In light of recent news coverage pointing the finger at offshore trusts with high-profile political leaders as beneficiaries, we must remember to not condemn the structure as unethical or inappropriate.
There are many different types of trusts. They are legal and authorised within their respective jurisdictions. A country's government decides on which trusts to acknowledge. Trusts do not hoodwink the collective purse; they are mostly used to enable wealth transfer to the next generation. Who likes the idea of transferring half of their assets to the state upon death? Hence, one of the main reasons why trusts exist.

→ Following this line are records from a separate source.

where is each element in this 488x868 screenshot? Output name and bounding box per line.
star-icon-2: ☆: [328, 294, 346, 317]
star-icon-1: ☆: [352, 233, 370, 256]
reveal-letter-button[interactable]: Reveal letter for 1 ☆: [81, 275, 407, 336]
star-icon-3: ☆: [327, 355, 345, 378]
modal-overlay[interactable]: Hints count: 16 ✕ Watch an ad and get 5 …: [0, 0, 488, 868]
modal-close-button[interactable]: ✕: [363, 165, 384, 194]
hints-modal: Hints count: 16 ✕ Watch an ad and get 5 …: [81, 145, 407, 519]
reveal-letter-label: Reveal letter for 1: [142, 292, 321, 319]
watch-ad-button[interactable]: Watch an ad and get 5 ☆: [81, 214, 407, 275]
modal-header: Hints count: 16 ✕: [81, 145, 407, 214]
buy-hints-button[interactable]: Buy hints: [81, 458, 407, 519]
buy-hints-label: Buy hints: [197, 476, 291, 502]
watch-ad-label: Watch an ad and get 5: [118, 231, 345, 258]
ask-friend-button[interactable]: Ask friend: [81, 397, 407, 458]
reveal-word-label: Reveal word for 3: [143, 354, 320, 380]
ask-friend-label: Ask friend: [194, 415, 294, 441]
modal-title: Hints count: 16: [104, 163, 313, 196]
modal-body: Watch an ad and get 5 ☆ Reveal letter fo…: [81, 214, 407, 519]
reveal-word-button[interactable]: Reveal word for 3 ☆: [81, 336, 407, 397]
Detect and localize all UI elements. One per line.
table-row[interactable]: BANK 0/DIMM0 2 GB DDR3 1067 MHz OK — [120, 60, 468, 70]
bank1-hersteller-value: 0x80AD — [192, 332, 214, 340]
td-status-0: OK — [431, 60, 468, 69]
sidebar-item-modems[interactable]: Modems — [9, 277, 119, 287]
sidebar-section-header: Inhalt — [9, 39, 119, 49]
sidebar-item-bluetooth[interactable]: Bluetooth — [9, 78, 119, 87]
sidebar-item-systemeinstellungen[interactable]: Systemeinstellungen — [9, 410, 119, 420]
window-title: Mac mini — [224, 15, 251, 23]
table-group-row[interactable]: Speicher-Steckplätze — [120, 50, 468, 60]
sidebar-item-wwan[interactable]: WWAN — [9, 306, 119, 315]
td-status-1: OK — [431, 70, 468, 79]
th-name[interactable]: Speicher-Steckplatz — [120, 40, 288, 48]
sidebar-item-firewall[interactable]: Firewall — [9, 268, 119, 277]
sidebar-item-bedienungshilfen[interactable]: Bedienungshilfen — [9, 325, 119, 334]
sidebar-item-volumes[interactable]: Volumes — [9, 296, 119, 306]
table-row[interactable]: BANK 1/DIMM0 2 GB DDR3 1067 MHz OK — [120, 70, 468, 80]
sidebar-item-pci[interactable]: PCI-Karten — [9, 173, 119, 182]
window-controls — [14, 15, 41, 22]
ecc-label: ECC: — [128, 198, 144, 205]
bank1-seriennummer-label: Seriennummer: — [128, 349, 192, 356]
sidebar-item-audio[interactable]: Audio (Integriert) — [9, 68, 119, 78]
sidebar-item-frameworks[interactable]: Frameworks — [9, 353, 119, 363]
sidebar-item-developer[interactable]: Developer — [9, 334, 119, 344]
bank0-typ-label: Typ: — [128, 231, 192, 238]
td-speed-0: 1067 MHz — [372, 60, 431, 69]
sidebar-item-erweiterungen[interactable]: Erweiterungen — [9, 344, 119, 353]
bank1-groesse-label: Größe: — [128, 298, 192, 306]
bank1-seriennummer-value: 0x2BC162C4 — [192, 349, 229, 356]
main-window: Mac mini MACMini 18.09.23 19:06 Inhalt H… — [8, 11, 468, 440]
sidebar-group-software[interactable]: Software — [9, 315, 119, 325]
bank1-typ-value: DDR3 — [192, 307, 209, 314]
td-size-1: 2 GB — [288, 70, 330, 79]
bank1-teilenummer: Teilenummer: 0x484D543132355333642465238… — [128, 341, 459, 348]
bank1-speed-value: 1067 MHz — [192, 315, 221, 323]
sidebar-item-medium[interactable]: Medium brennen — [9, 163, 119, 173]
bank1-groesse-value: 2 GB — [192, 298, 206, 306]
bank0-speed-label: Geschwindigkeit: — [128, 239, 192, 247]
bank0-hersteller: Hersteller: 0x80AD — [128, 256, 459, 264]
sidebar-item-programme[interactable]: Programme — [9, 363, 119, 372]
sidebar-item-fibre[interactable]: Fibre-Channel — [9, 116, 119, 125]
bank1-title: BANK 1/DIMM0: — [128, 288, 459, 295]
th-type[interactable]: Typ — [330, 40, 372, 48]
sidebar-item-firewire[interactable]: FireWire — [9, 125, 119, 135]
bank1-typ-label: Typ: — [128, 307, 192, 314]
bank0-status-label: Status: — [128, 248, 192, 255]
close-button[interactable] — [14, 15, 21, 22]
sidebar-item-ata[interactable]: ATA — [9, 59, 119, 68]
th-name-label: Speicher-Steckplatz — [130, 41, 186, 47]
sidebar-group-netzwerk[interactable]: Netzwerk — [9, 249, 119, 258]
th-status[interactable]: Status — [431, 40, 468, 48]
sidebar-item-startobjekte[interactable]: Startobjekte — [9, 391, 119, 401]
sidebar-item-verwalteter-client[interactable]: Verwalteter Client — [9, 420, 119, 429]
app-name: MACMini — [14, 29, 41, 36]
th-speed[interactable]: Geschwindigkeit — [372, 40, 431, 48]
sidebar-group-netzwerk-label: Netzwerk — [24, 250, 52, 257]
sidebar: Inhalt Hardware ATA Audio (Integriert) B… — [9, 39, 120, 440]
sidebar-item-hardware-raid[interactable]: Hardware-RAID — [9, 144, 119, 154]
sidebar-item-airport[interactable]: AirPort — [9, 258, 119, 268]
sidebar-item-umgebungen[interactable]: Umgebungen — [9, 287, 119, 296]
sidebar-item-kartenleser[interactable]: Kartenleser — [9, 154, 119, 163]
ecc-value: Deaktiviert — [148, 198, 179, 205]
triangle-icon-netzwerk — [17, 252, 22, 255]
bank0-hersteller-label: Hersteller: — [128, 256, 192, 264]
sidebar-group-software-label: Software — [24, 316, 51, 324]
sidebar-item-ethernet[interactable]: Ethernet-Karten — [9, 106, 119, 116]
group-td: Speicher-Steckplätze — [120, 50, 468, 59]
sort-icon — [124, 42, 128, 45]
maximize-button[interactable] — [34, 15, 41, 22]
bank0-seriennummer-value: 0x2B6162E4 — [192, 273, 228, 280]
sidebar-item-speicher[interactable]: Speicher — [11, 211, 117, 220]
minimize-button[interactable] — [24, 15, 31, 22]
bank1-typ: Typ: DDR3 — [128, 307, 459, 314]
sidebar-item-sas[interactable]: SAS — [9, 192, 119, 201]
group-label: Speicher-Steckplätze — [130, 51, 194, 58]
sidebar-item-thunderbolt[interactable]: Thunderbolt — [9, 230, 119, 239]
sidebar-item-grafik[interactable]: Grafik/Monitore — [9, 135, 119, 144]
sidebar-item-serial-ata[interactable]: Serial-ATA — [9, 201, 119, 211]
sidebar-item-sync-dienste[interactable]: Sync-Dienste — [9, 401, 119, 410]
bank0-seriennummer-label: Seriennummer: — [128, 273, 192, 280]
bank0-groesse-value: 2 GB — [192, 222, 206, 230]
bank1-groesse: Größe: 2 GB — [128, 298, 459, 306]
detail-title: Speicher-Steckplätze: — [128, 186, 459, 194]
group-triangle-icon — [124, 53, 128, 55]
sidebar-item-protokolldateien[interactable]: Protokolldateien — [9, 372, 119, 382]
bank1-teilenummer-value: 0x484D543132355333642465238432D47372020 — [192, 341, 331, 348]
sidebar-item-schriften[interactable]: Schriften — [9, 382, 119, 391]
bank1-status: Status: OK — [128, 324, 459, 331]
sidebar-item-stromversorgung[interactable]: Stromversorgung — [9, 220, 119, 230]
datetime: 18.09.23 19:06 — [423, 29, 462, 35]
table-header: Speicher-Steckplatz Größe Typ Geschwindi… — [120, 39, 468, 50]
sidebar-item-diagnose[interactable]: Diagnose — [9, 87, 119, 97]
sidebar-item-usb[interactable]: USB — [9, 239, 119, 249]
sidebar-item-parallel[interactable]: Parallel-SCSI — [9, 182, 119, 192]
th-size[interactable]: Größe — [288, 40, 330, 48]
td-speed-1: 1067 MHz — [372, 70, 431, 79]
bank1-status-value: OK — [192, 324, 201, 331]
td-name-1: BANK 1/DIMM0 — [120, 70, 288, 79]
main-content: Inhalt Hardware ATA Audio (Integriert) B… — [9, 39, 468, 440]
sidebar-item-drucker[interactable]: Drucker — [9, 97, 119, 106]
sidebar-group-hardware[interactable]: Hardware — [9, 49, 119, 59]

The question of ethics comes up when politically exposed people or influential leaders, are seen to avail of them. As private citizens, there's no restriction, but as public figures, the real purpose of establishing offshore structures is increasingly being questioned. Are they set up for wealth transfer, or are they to protect from adverse geopolitical winds?
Then, the more precise question is whether offshore trusts present a moral hazard; i.e., used to provide the highest level of benefit disregarding the spirit that the trust legislation intended. Because what is legal is not always ethical, and what is ethical is not always legal, we must constantly re-examine legislation to deem it's fairness in current times, and whether its spirit is aligned with society's collective values.
New rules were recently introduced in light of the above, where HMRC now requires trusts with UK obligations to register on the newly established HMRC UK Trust Register. This increases transparency as well as captures necessary information for national security purposes. The UK is increasing monitoring efforts for investments made within its shores, as was also evidenced by the recent enactment of the National Security & Investment Act, which I discussed in my earlier blog called "National Security and Investment Act: Fund Implications".
Most trusts now need to be registered, but there are exceptions. In general, you must register your trust with HMRC if it becomes liable for any of the following:
- Capital Gains Tax
- Income Tax
- Inheritance Tax
- Stamp Duty Reserve Tax
- Stamp Duty Land Tax or Land and Buildings Transaction Tax (in Scotland)
- Land Transaction Tax (in Wales)
You must also register a trust to claim tax relief.
Trusts imposed by a court or created through legislation do not need to be registered.
You must register your trust even if it’s not liable for UK taxes.
Whereas many SEIS / EIS funds rely on bare trust structures set up by the fund's custodians, we believe they are currently exempt from requiring registration due to their ‘commercial’ nature and because they were created for the purpose of simply holding client money.
Note that the deadline for registration is the 1st of September 2022, so please check with your tax advisor whether you, your trustee, or your agent are required to take action and register.